Ponce_15-5-14

Ponce brinda a Vargas Lloosa

Antonio Lorca.- Cuando los clarines y timbales anunciaron el último tercio del cuarto de la tarde, Enrique Ponce ya tenía la montera calada, plegada la muleta y el estoque simulado en las manos. Las notas postreras las escuchó cruzando las rayas, pues con paso firme se dirigió al centro del anillo. Allí, parsimonioso y elegante, brindó a la concurrencia el que puede ser el último toro que lidie en Madrid. Así lo entendió la plaza entera, que lo había tratado con respeto y cariño desde el inicio del festejo. De hecho, una vez despejado el paseíllo, una cerrada ovación le obligó a salir al tercio a saludar; un gesto, el de la afición, que sonaba a bienvenida tras cinco años alejado de Madrid y a un adiós más que previsible.

La montera cayó bocabajo, como debe ser, y Ponce se acercó a los terrenos del tendido 7, donde abundan sus más duros críticos, y allí comenzó algo más que una faena. Un compromiso, quizá; una reafirmación, tal vez… Por bajo, primero, fino e inspirado, y con la mano derecha, después, y en todo momento acompañado por el calor de los tendidos. No acabaron de florecer las dos primeras tandas, ligadas, pero despegadas; un cambio a la zurda, y el toro no acaba de ayudar. Derrota, engancha la franela y desluce. Un par de redondos desmayados y otra vez la muleta por los aires; muletazos a pies juntos; después, ayudados por bajo, y la sensación de que la esperanza se había desvanecido. Un pinchazo —un lamento profundo del torero—, una estocada, un aviso, tres descabellos… ¡Horror…! No era ese el guion previsto por Ponce, pero tampoco era el toro ideal para una despedida triunfal. Hizo un gran esfuerzo, pasó el torero un mal rato, su cara de disgusto hablaba por sí sola…

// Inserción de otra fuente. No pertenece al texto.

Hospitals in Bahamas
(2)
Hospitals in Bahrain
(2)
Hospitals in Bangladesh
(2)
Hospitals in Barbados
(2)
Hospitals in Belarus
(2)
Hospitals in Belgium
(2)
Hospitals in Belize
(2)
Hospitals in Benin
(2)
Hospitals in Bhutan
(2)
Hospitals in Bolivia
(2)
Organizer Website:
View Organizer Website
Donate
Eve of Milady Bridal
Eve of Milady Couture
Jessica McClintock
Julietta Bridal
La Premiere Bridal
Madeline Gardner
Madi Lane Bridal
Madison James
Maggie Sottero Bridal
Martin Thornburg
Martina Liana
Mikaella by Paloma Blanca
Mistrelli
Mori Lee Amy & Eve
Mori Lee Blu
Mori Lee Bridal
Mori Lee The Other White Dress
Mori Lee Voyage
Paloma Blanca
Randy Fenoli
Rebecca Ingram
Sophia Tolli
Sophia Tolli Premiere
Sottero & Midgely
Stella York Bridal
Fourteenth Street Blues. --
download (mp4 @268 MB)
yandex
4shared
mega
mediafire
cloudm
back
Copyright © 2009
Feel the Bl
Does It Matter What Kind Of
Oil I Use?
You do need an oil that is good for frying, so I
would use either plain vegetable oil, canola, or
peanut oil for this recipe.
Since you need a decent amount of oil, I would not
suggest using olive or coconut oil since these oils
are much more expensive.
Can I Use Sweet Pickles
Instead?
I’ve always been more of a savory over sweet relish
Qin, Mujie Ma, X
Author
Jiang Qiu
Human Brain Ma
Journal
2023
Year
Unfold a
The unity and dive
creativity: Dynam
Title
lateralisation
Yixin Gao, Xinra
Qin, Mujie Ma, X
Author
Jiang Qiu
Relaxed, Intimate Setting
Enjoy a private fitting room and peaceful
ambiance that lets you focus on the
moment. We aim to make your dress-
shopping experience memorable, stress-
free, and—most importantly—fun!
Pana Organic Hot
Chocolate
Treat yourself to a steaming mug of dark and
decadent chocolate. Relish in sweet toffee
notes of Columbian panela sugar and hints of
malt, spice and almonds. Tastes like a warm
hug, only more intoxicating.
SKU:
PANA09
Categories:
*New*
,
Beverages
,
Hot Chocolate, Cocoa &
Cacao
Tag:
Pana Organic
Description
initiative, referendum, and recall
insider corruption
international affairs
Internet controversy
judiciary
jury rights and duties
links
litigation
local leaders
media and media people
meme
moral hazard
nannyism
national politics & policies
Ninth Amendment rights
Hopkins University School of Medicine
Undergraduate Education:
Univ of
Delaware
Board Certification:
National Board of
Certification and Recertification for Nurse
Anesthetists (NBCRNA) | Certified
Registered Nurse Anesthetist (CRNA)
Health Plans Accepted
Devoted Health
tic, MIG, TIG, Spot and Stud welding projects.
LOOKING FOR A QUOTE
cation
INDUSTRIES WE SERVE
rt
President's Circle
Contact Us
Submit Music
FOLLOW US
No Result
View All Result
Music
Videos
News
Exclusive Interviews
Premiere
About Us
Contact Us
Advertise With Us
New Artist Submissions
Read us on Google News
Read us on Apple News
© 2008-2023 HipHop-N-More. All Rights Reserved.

Más noble y con mejor clase se comportó su primero, que brindó al escritor Mario Vargas Llosa, presente en un burladero del callejón. Estaba noqueado el animal; se había despanzurrado debajo del caballo y mordía el polvo en cuanto le bajaba el engaño. El torero, habilidoso siempre, se adornó con gusto, y mostró sus pecados habituales: le cuesta cruzarse y procura desviar la embestida siempre hacia fuera.

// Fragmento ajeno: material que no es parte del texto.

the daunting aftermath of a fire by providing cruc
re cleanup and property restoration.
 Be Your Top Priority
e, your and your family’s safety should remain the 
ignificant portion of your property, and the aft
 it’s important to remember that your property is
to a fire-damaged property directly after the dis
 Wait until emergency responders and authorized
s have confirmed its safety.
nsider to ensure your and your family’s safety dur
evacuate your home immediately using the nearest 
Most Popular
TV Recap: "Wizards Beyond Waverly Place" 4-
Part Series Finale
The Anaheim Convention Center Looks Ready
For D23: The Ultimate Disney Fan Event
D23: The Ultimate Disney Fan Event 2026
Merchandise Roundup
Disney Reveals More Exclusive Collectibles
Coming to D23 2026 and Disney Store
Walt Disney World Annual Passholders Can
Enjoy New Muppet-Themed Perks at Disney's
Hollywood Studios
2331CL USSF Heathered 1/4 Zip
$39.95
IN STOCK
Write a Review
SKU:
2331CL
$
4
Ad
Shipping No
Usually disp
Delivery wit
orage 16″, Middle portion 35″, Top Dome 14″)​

No fue la corrida soñada, pero la ovación final supo a justo reconocimiento a una figura que, al margen de los gustos personales, se ha labrado un puesto relevante en la historia del toreo.

Junto al veterano maestro se presentaba David Galán, un joven talludito —ha cumplido los 29 años y es matador desde 2005—, hijo del recordado torero Antonio José Galán, que, por esas carambolas inexplicables de la vida, se encontró con una confirmación de lujo. Y la verdad es que no decepcionó. Se le suponía inexperto —no se vistió de luces en 2013— y bullanguero —esa fue su bandera como novillero—, pero se encontró con el mejor lote de la tarde, un par de toros que eran pura dulzura en su repetidora embestida, y el muchacho, haciendo gala de encomiable serenidad y buen gusto, sacó lo mejor de sí mismo. Estuvo a la altura de su primero, que desbordaba ritmo y buen son; lo veroniqueó con garbo, y lo muleteó con templanza y hondura. Una pena que el animal tuviera una vida muy corta, pero ahí quedó la mejor carta de presentación del torero. Gemelo parecía el sexto, al que citó de lejos en dos tandas de redondos abrochados, la primera, con un elegante cambio de manos, y una trincherilla el segundo. Cuando se atisbaba faena, el toro se paró y hasta ahí duró el sueño de este chaval que tratará de utilizar el buen sabor esparcido en San Isidro para salir a flote.

Mientras tanto, Castella parece estar viviendo un particular naufragio. Atraviesa una mala racha, no le sale nada, da muchos pases entre el silencio de la concurrencia, prueba evidente de que algo no funciona. No dijo nada ante su birrioso y noble primero, muy protestado, y acompañó la embestida y aburrió sobremanera en el otro. Otra vez, ya ocurrió en Sevilla, sobresalió su cuadrilla: Ambel y Herrera con los palos, y Chacón con el capote.